### Task
Give the number of lines in the following entries that contain the word "home", with nothing added.

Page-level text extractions
((

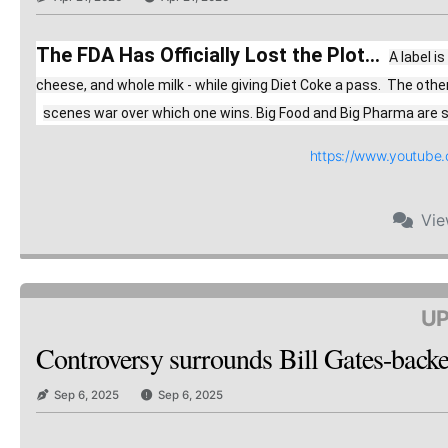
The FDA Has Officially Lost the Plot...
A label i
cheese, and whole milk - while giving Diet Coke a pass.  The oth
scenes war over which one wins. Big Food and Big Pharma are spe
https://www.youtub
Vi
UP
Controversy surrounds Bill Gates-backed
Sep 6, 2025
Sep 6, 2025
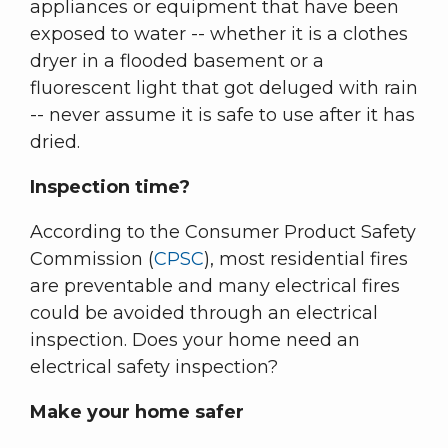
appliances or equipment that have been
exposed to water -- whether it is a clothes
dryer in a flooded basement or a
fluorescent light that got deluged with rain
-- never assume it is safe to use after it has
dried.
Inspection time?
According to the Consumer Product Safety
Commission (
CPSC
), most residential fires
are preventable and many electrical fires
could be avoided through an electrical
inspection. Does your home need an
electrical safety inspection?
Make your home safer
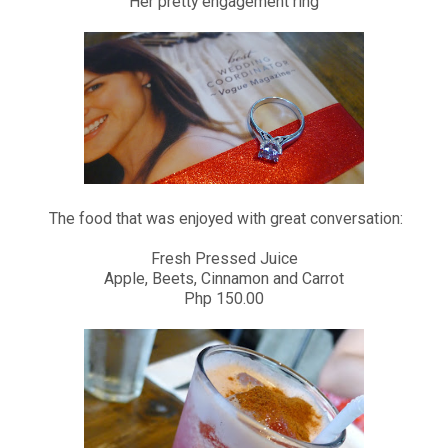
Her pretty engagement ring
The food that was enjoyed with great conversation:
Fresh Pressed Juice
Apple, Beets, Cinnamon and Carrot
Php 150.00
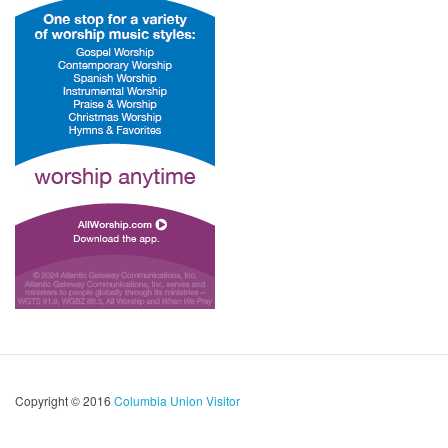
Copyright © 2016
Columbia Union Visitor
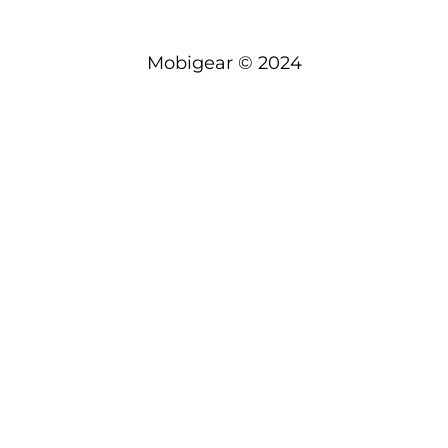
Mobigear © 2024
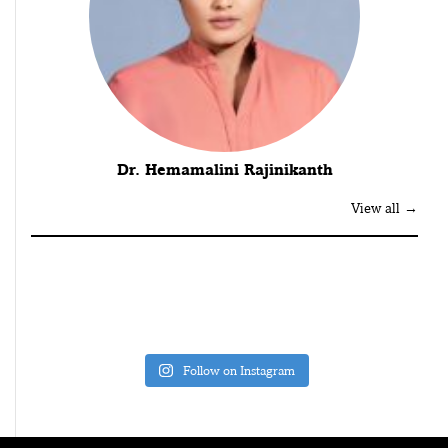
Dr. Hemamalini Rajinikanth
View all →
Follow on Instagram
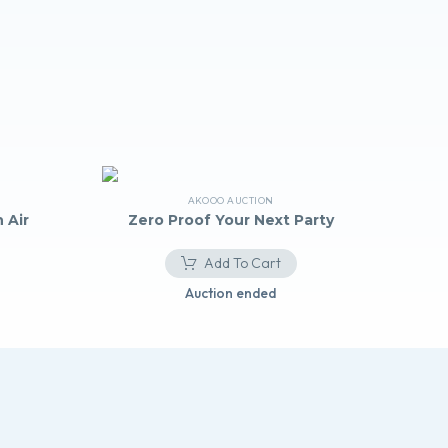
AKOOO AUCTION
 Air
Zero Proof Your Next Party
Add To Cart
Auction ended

))

### Exercise result
2